The online optimization model was first introduced in the research of machine learning problems (Zinkevich, Proceedings of ICML, 928–936, 2003). It is a powerful framework that combines the principles of optimization with the challenges of online decision-making. The present research mainly consider the case that the reveal objective functions are convex or submodular. In this paper, we focus on the online maximization problem under a special objective function \(\varPhi (x):[0,1]^n\rightarrow \mathbb {R}_{+}\) which satisfies the inequality \(\frac{1}{2}\langle u^{T}\nabla ^{2}\varPhi (x),u\rangle \le \sigma \cdot \frac{\Vert u\Vert _{1}}{\Vert x\Vert _{1}}\langle u,\nabla \varPhi (x)\rangle \) for any \(x,u\in [0,1]^n, x\ne 0\). This objective function is named as one sided \(\sigma \)-smooth (OSS) function. We achieve two conclusions here. Firstly, under the assumption that the gradient function of OSS function is L-smooth, we propose an \((1-\exp ((\theta -1)(\theta /(1+\theta ))^{2\sigma }))\)- approximation algorithm with \(O(\sqrt{T})\) regret upper bound, where T is the number of rounds in the online algorithm and \(\theta , \sigma \in \mathbb {R}_{+}\) are parameters.
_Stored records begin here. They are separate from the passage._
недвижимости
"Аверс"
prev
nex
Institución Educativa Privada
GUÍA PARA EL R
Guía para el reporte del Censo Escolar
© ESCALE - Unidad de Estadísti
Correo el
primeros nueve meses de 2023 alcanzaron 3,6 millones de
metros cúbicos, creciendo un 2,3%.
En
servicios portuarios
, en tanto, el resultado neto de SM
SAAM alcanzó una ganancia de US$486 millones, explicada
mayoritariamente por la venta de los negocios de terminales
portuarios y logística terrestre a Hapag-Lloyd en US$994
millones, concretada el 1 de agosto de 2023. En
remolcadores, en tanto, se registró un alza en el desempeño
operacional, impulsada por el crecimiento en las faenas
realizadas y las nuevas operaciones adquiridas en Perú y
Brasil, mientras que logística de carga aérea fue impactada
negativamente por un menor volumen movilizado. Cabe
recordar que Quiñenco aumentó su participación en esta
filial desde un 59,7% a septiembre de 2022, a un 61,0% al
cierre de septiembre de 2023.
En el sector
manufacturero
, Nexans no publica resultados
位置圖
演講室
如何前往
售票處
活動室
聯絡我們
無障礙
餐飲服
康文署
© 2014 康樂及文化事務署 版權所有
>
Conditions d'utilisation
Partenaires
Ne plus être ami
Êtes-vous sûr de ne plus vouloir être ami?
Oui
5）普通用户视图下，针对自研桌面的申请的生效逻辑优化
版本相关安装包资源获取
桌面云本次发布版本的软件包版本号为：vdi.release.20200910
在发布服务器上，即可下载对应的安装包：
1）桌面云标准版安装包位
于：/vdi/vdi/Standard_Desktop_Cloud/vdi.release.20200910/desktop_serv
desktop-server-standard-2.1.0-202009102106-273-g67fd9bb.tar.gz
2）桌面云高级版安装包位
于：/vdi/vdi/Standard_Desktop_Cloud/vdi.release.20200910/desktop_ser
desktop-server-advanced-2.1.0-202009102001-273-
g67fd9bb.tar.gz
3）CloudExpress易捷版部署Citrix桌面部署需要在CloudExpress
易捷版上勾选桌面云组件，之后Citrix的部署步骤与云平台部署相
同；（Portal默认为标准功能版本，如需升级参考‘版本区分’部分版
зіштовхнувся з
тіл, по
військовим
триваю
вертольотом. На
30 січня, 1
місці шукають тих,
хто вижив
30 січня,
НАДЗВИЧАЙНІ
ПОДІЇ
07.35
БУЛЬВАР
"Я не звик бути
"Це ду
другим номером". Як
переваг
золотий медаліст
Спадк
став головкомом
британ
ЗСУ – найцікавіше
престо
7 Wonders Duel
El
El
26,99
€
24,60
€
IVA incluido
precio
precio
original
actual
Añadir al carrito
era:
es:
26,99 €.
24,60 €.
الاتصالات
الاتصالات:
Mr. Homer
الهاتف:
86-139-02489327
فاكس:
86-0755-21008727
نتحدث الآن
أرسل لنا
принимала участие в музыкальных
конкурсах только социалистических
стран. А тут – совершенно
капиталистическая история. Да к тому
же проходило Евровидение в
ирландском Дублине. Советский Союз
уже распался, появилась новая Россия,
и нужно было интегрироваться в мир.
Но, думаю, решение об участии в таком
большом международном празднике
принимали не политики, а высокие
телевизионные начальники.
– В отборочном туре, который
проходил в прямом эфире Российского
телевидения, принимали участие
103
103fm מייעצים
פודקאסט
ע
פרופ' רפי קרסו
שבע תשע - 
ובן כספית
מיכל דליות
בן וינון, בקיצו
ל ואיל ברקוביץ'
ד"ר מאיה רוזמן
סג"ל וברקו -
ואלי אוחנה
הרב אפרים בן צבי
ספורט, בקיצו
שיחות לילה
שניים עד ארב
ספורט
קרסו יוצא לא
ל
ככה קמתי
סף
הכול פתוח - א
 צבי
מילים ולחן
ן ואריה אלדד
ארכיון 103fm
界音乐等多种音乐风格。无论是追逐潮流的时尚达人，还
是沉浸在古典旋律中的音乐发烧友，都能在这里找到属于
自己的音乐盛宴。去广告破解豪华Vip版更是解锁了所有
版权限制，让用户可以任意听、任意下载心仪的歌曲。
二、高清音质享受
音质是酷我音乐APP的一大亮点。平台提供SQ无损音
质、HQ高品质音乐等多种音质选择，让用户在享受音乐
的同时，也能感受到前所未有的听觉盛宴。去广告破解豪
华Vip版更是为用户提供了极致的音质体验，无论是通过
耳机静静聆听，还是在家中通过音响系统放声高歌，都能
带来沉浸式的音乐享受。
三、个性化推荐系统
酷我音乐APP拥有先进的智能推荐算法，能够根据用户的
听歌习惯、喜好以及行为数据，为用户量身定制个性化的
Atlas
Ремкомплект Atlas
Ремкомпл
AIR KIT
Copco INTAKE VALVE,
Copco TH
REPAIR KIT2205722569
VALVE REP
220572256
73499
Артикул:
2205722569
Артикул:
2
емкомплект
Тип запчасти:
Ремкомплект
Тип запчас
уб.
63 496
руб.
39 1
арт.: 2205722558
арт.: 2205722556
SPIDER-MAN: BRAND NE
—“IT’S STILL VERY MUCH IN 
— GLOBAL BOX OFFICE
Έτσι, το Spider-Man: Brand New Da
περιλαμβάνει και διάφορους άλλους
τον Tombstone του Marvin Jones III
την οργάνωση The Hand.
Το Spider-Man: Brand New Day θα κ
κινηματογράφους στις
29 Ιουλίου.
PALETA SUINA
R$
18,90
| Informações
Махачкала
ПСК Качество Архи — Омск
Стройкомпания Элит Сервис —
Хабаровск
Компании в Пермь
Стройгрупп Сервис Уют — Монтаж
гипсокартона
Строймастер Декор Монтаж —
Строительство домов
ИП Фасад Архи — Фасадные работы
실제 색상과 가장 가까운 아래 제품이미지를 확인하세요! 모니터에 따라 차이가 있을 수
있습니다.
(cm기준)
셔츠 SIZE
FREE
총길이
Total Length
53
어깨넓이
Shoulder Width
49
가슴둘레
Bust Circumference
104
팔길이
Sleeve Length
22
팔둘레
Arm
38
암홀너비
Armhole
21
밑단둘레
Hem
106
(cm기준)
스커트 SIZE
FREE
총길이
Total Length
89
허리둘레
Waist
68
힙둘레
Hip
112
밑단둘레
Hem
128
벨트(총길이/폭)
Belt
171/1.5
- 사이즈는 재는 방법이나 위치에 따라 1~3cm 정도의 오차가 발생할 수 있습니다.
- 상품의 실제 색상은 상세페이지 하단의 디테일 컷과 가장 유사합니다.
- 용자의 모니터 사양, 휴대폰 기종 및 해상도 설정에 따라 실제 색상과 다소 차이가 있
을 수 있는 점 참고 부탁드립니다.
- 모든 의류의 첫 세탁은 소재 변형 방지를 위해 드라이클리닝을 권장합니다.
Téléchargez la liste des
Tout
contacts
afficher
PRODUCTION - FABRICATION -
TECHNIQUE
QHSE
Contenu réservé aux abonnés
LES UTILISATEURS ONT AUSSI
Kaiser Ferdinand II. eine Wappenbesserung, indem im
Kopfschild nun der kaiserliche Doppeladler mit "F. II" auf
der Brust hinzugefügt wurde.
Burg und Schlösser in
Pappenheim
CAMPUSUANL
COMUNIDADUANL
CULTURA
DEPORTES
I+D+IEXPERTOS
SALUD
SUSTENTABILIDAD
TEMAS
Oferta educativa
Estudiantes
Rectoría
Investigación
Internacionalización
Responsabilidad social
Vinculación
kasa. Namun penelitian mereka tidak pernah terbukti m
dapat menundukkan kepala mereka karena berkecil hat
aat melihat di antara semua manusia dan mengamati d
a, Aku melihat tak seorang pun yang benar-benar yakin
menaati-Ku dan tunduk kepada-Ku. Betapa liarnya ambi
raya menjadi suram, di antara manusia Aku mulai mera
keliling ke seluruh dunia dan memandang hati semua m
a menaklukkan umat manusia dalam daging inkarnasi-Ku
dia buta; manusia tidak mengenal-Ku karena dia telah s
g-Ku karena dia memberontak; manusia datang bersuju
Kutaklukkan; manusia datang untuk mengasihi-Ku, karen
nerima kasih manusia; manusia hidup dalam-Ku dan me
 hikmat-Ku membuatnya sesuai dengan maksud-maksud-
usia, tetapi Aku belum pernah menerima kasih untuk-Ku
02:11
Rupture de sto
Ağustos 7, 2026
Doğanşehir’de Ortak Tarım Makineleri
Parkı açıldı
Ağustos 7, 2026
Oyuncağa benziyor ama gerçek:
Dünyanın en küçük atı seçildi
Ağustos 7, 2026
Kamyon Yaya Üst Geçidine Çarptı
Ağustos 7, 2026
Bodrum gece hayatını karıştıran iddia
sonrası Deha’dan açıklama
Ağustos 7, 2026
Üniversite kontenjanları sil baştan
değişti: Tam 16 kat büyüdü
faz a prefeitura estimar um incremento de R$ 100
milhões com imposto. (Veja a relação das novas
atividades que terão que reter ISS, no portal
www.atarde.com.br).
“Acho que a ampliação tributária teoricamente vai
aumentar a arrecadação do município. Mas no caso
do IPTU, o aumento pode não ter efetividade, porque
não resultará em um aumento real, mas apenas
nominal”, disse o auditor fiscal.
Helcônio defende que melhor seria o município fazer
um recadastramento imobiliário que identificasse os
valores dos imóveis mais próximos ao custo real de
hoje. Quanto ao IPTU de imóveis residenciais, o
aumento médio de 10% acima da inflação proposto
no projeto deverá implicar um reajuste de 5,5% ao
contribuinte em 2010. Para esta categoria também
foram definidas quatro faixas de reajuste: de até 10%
Secondly, if the gradient function of OSS function has no L-smoothness, we provide an \(\left( 1+((\theta +1)/\theta )^{4\sigma }\right) ^{-1}\)-approximation projected gradient algorithm, and prove that the regret upper bound of the algorithm is \(O(\sqrt{T})\). We think that this research can provide different ideas for online non-convex and non-submodular learning.